Это были тихие похороны, без гостей. Когда гроб опускали в яму, тетка вдруг заплакала, очень жалобно; прижимая платок к губам, она повторяла:
– Зачем так глубоко, зачем роют так глубоко…
Эн понял, что она думает о своей предстоящей смерти.
Эн отправил тетку домой с извозчиком, расплатился с кладбищенскими рабочими за пронос гроба и за еловые ветки, которыми выложили могилу, и пошел один, снежным полем. Он знал, что теперь, наконец, будет думать, но легче было начать думать на ходу, под морозным и солнечным ветром.
Так началось то, что продолжалось потом очень долго, – коловращение, поток разорванных мыслей, уже бессмысленных в своей повторяемости, и смысл которых был единственно в том, что они составляли неистребимую материю раскаяния… Старик ждал его и ждал апельсины, но он опоздал на полчаса. Он разговаривал с Лизой… Еще накануне некому было сходить за камфарой, может быть, если бы послали за камфарой… Конечно, все эти средства вздор, но если бы на него не нашло затмение и он догадался бы для уколов вызвать сестру из города, или если бы докторшу уговорили остаться на ночь… Но у него не хватило настойчивости, он стеснялся, стеснялся предательски. И тут же он думал о том, что мало заплатили сиделке – это очень совестно. И тут же о том, что он скверно устроил эту доверившуюся ему жизнь и что все это еще беспредельно долго будет вращаться в его мозгу…
«Отец Горио» – очень неверная книга. Разве бывают, разве могли быть когда-нибудь дети, которые из-за званого обеда не хотят пойти к умирающему отцу. На самом деле все хуже и проще: дети всегда идут к умирающему отцу, спешат к умирающему отцу, после того как испортили жизнь живому.

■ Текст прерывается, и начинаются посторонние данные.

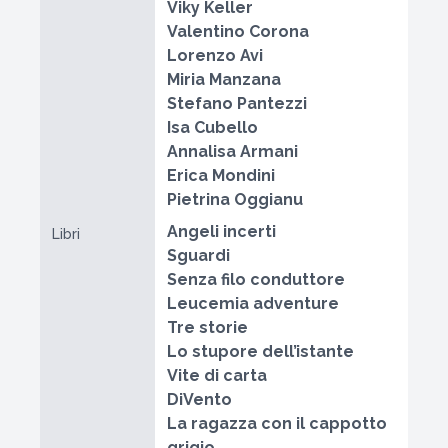
Viky Keller
Valentino Corona
Lorenzo Avi
Miria Manzana
Stefano Pantezzi
Isa Cubello
Annalisa Armani
Erica Mondini
Pietrina Oggianu
Angeli incerti
Libri
Sguardi
Senza filo conduttore
Leucemia adventure
Tre storie
Lo stupore dell’istante
Vite di carta
DiVento
La ragazza con il cappotto
grigio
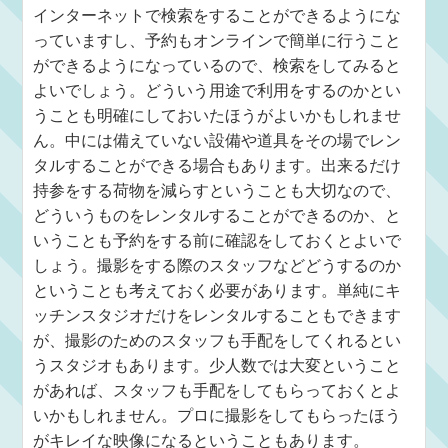
インターネットで検索をすることができるようにな
っていますし、予約もオンラインで簡単に行うこと
ができるようになっているので、検索をしてみると
よいでしょう。どういう用途で利用をするのかとい
うことも明確にしておいたほうがよいかもしれませ
ん。中には備えていない設備や道具をその場でレン
タルすることができる場合もあります。出来るだけ
持参をする荷物を減らすということも大切なので、
どういうものをレンタルすることができるのか、と
いうことも予約をする前に確認をしておくとよいで
しょう。撮影をする際のスタッフなどどうするのか
ということも考えておく必要があります。単純にキ
ッチンスタジオだけをレンタルすることもできます
が、撮影のためのスタッフも手配をしてくれるとい
うスタジオもあります。少人数では大変ということ
があれば、スタッフも手配をしてもらっておくとよ
いかもしれません。プロに撮影をしてもらったほう
がキレイな映像になるということもあります。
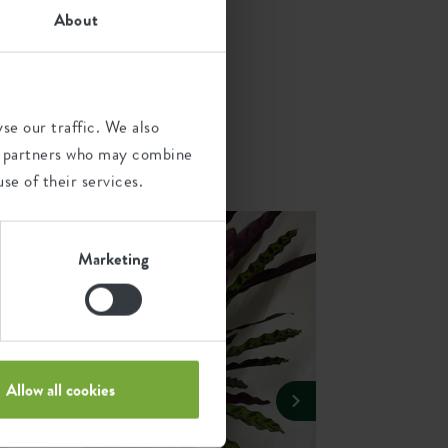
About
vons
se our traffic. We also
c le
ics partners who may combine
se of their services.
Marketing
Allow all cookies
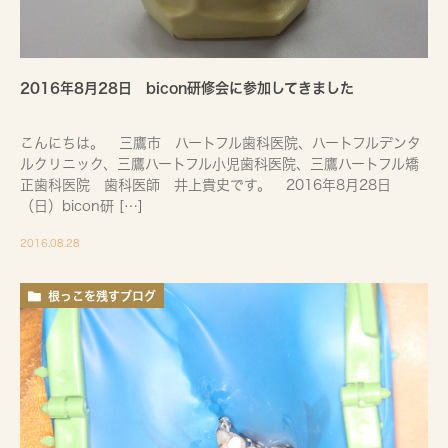
2016年8月28日 bicon研修会に参加してきました
こんにちは。 三鷹市 ハートフル歯科医院、ハートフルデンタ
ルクリニック、三鷹ハートフル小児歯科医院、三鷹ハートフル矯
正歯科医院 歯科医師 井上貴史です。 2016年8月28日
（日）bicon研 […]
2016.08.28
根っこを残すブログ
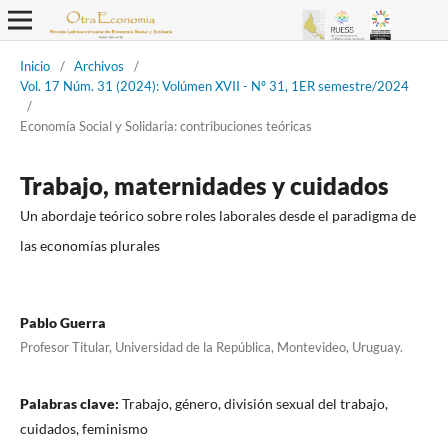
Inicio
/
Archivos
/
Vol. 17 Núm. 31 (2024): Volúmen XVII - Nº 31, 1ER semestre/2024
/
Economía Social y Solidaria: contribuciones teóricas
Trabajo, maternidades y cuidados
Un abordaje teórico sobre roles laborales desde el paradigma de
las economías plurales
Pablo Guerra
Profesor Titular, Universidad de la República, Montevideo, Uruguay.
Palabras clave:
Trabajo, género, división sexual del trabajo,
cuidados, feminismo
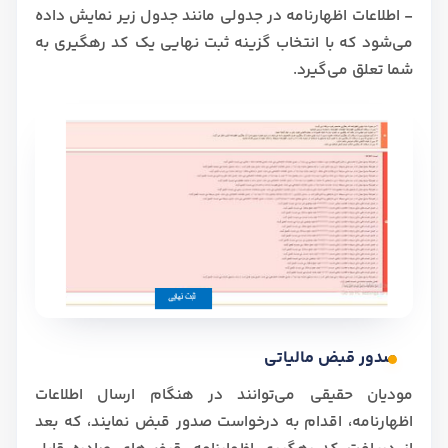
- اطلاعات اظهارنامه در جدولی مانند جدول زیر نمایش داده
می‌شود که با انتخاب گزینه ثبت نهایی یک کد رهگیری به
شما تعلق می‌گیرد.
صدور قبض مالیاتی
مودیان حقیقی می‌توانند در هنگام ارسال اطلاعات
اظهارنامه، اقدام به درخواست صدور قبض نمایند، که بعد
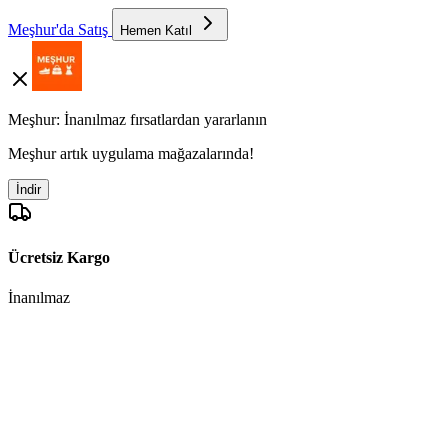
Meşhur'da Satış
Hemen Katıl
Meşhur: İnanılmaz fırsatlardan yararlanın
Meşhur artık uygulama mağazalarında!
İndir
Ücretsiz Kargo
İnanılmaz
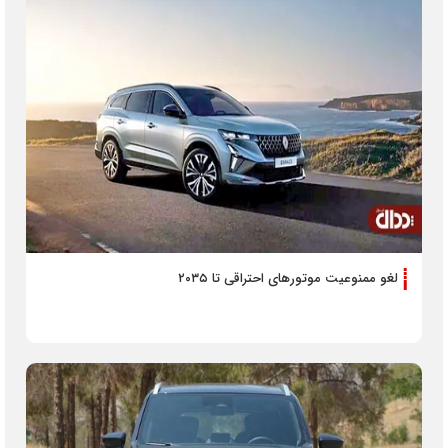
لغو ممنوعیت موتورهای احتراقی تا ۲۰۳۵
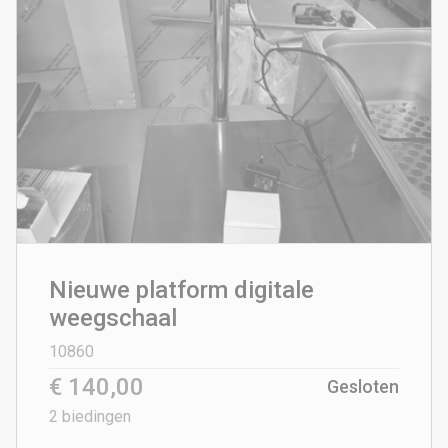
Nieuwe platform digitale
weegschaal
10860
€ 140,00
Gesloten
2
biedingen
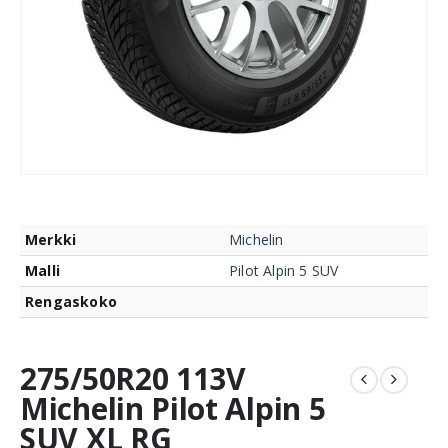
Merkki
Michelin
Malli
Pilot Alpin 5 SUV
Rengaskoko
275/50R20 113V
Michelin Pilot Alpin 5
SUV XL RG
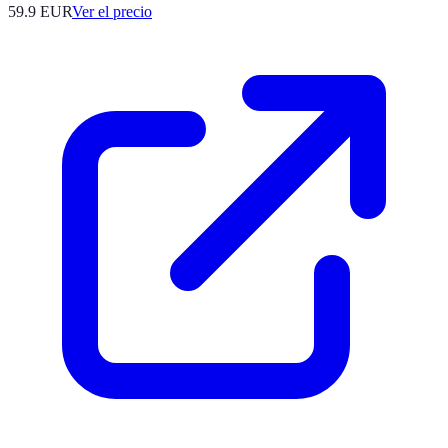
59.9
EUR
Ver el precio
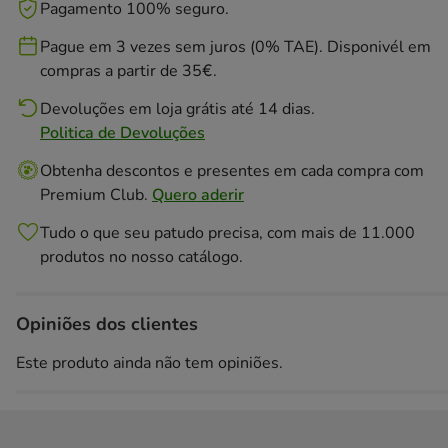
Pagamento 100% seguro.
Pague em 3 vezes sem juros (0% TAE). Disponivél em
compras a partir de 35€.
Devoluções em loja grátis até 14 dias.
Politica de Devoluções
Obtenha descontos e presentes em cada compra com
Premium Club.
Quero aderir
Tudo o que seu patudo precisa, com mais de 11.000
produtos no nosso catálogo.
Opiniões dos clientes
Este produto ainda não tem opiniões.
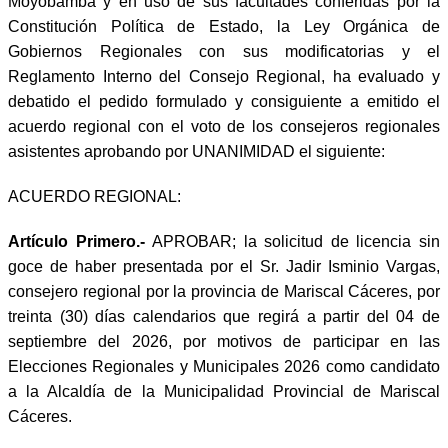
Moyobamba y en uso de sus facultades conferidas por la
Constitución Política de Estado, la Ley Orgánica de
Gobiernos Regionales con sus modificatorias y el
Reglamento Interno del Consejo Regional, ha evaluado y
debatido el pedido formulado y consiguiente a emitido el
acuerdo regional con el voto de los consejeros regionales
asistentes aprobando por UNANIMIDAD el siguiente:
ACUERDO REGIONAL:
Artículo Primero.-
APROBAR; la solicitud de licencia sin
goce de haber presentada por el Sr. Jadir Isminio Vargas,
consejero regional por la provincia de Mariscal Cáceres, por
treinta (30) días calendarios que regirá a partir del 04 de
septiembre del 2026, por motivos de participar en las
Elecciones Regionales y Municipales 2026 como candidato
a la Alcaldía de la Municipalidad Provincial de Mariscal
Cáceres.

Лиза это поймет, она сама такая. Лиза когда-то сказала ему:
– Ты заметил, люди, которые в самом деле любили своих родителей, к их смерти относятся довольно спокойно. Мучаются же эгоисты – вместо того, чтобы думать об исчезнувшем человеке, они думают о своей вине.
______
Аберрация поправимости – наивное представление об изолированном поступке, свободном от соотнесенности греха и возмездия, – одно из обнаружений имманентного, лишенного общих целей сознания.
Бытие для него – не то эмпирическое месиво мгновений, равноправных в своей бессмысленности, не то тупая последовательность мгновений, поочередно отменяющих друг друга. И последнее из мгновений – смерть, которая отменяет все.
Такова логика достигшего предела индивидуализма. Но сильнее логики экзистенциальная практика. Она требует от мимолетного человека, чтобы он жил так, как если б его поступки предназначались для бесконечного исторического ряда. Она настаивает на неотменяемых связях общего бытия, любви и творчества, жалости и вины.